I’m addicted to NPR and turn on the radio right after starting my car. In the Bay Area I listen (and donate) to KQED and KLAW, and when I travel I always look for the local NPR affiliate and set the dial to their strongest station. In the rare occasion where there’s nothing good on NPR, I listen to other talk radio or music stations.
And then I saw this article. In short: industry experts say that within five years, all new cars will have no AM/FM radio. Broadcast radio is going the way of the Dodo, and much faster than predicted. It’s being replaced by Internet radio: Pandora, iHeart, TuneIn, and the like. Signal reception will rely on cell towers.
What’s in it for car makers and broadcasters?
1) They can charge a monthly connectivity fee (like XM radio does today) and car buyers will have no choice but to pay.
2) They can accurately track listening habits and ad exposure, allowing advertisers to optimize ad spend.

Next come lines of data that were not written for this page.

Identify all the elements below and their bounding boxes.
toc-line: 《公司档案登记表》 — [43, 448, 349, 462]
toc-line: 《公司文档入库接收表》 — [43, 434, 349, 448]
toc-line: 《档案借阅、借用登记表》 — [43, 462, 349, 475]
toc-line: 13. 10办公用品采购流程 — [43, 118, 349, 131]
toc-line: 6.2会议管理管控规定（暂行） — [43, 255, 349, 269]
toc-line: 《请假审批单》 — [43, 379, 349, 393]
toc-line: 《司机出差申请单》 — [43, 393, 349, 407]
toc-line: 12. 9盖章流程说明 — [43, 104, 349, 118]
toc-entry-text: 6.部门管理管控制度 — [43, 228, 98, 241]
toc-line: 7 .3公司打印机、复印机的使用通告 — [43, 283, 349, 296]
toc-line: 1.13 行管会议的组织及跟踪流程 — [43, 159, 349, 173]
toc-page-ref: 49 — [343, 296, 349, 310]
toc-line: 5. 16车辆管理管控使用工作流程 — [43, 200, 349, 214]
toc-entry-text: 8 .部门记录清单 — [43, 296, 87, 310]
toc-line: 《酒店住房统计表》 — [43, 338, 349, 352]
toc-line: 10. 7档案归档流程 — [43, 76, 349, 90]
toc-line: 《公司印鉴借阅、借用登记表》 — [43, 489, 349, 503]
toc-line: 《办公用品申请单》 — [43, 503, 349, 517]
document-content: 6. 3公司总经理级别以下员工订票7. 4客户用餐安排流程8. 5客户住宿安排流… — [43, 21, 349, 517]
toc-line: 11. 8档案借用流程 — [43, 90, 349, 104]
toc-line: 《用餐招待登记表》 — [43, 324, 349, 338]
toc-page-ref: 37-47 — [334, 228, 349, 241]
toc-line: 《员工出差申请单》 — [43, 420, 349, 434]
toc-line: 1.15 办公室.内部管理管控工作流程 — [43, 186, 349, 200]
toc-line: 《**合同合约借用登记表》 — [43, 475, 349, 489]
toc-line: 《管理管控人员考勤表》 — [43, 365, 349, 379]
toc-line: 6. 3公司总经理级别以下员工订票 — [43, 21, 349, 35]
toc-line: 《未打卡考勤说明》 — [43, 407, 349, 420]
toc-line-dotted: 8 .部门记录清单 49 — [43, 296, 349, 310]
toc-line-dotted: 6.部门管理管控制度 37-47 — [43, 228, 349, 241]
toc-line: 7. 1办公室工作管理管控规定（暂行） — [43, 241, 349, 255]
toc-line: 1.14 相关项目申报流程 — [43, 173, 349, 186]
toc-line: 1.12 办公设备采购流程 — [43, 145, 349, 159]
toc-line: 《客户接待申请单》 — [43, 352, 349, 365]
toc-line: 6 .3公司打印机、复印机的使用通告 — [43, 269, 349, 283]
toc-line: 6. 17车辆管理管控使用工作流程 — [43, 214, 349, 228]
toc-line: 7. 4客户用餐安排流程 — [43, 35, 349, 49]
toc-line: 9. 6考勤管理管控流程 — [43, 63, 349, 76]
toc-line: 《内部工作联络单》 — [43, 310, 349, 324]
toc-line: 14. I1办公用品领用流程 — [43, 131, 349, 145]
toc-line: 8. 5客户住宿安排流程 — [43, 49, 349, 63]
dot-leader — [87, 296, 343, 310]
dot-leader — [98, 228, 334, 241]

Sounds like a great plan for them, but I’m yet to see them execute on it. I, for one, am certainly going to install an aftermarket radio in my 2019 Toyota. A few years later this won’t help me much either as broadcast stations will be evicted from the airwaves with the sought-after electromagnetic spectrum auctioned off to the highest bidder. By then, one would hope, market forces will bring connectivity cost down. Wherever technology takes us, I’m not planning to wean myself from my listening habits – in and out of the car.